We are also seeing efforts to bring advanced therapies to developing countries, which will raise new questions, such as how to bring the right technologies at the right level.
What else can be done to speed the cell and gene field along on its journey?
The regulators are a factor that cannot be ignored. At our end, we can do all we can to accelerate manufacturing and boost access, but all of these different products must ultimately gain approval. Right now, over half of all running trials are either stalled or delayed because of CMC – chemistry manufacturing controls. CMC catches many people off guard.

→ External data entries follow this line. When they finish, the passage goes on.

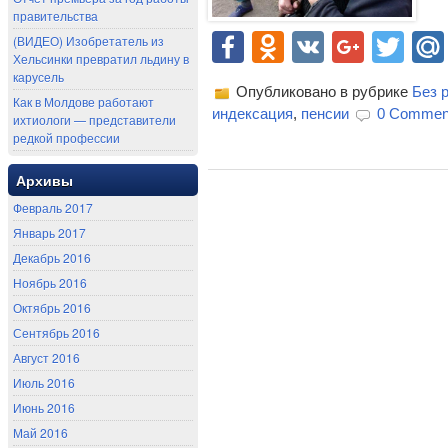
правительства
Facebook
Odnoklassn
VK
Goog
Twi
(ВИДЕО) Изобретатель из
Хельсинки превратил льдину в
карусель
Опубликовано в рубрике
Без 
Как в Молдове работают
индексация
,
пенсии
0 Commen
ихтиологи — представители
редкой профессии
Архивы
Февраль 2017
Январь 2017
Декабрь 2016
Ноябрь 2016
Октябрь 2016
Сентябрь 2016
Август 2016
Июль 2016
Июнь 2016
Май 2016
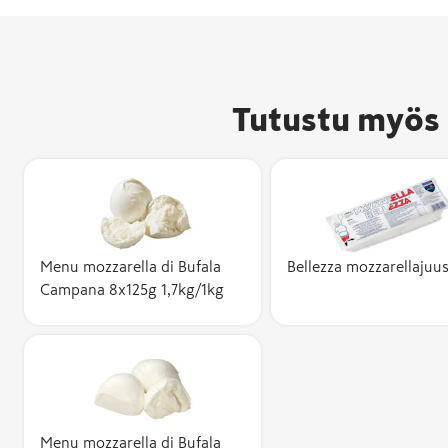
Tutustu myös 
Menu mozzarella di Bufala
Bellezza mozzarellajuu
Campana 8x125g 1,7kg/1kg
Menu mozzarella di Bufala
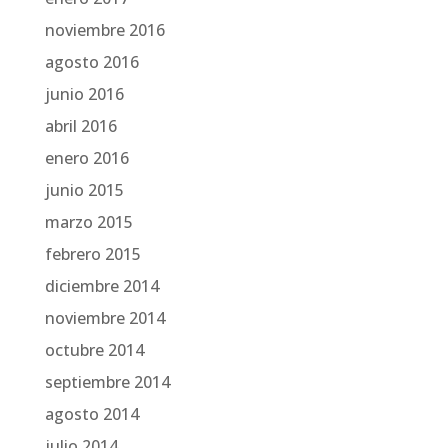
noviembre 2016
agosto 2016
junio 2016
abril 2016
enero 2016
junio 2015
marzo 2015
febrero 2015
diciembre 2014
noviembre 2014
octubre 2014
septiembre 2014
agosto 2014
julio 2014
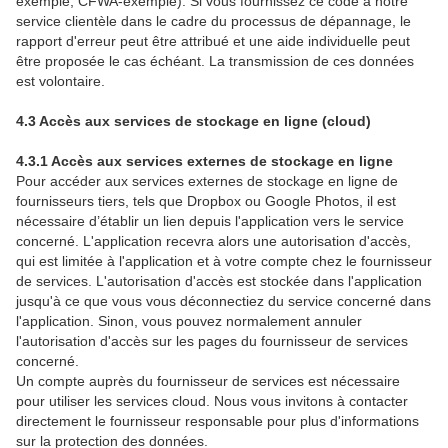
exemple, CFWA-exemple). Si vous fournissez ce code à notre
service clientèle dans le cadre du processus de dépannage, le
rapport d'erreur peut être attribué et une aide individuelle peut
être proposée le cas échéant. La transmission de ces données
est volontaire.
4.3 Accès aux services de stockage en ligne (cloud)
4.3.1 Accès aux services externes de stockage en ligne
Pour accéder aux services externes de stockage en ligne de
fournisseurs tiers, tels que Dropbox ou Google Photos, il est
nécessaire d’établir un lien depuis l'application vers le service
concerné. L'application recevra alors une autorisation d'accès,
qui est limitée à l'application et à votre compte chez le fournisseur
de services. L'autorisation d'accès est stockée dans l'application
jusqu'à ce que vous vous déconnectiez du service concerné dans
l'application. Sinon, vous pouvez normalement annuler
l'autorisation d'accès sur les pages du fournisseur de services
concerné.
Un compte auprès du fournisseur de services est nécessaire
pour utiliser les services cloud. Nous vous invitons à contacter
directement le fournisseur responsable pour plus d'informations
sur la protection des données.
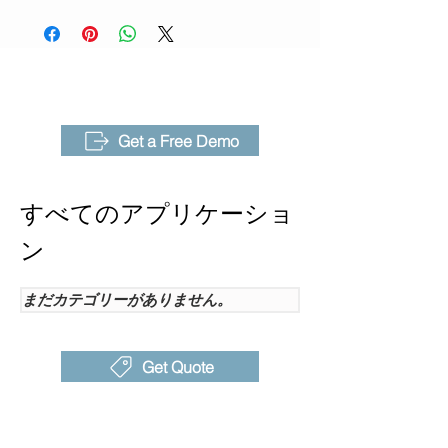
AnalyzIR
または±2%の測定精度、PC上で動作す
視野角
30°* 22°, IFOV:1.36mrad
る強力なAnalyzIRソフトウェアといっ
（FOV）-
た高度な機能がすべて相まって運用性
標準レン
能を高め、回路基板やチップなどを最
ズ
適化するための理想的なツールとなっ
オプショ
M34, M100
ています。
Get a Free Demo
ンレンズ
赤外線ス
7μm~14μm
すべてのアプリケーショ
ペクトル
帯域
ン
検出器タ
非冷却型赤外線焦点面検出
イプ
器
まだカテゴリーがありません。
検出器ピ
17μm
ッチ
Get Quote
フォーカ
マニュアル
スタイプ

Automation can help – but so will making sure that you really understand the ins and outs of your process. In that particular area, regulators are putting pressure on developers to define critical quality attributes (CQAs) and characterize their process. That said, there have been a lot of open discussions.
Quite simply, it’s difficult for regulators to help manage living drugs. We have a history of small molecules and biologics that operate under very tight parameters. But in advanced therapy that level of standardization does not – and cannot – apply. This is personalized medicine – your cells are different from mine, so how do you govern that process? It’s a key challenge, and it comes up in every single cell therapy meeting. If you want to hear a passionate plea from a researcher or a developer, ask them about their CMC package!
In recent years, what has caught you off-guard?
I’d be remiss if I didn’t mention the pandemic. It threw all of us – and we’re still recovering from the supply chain challenges it triggered. We’ve been forced to reflect; how do you get the right products to the right people, and how are you moving these precious cells around the world?
But despite the chaos and crisis, I’ve been really impressed by our industry’s resilience. The trials went on, and, at a time of unprecedented global uncertainty, we saw massive investment and lean-in on streamlining processes.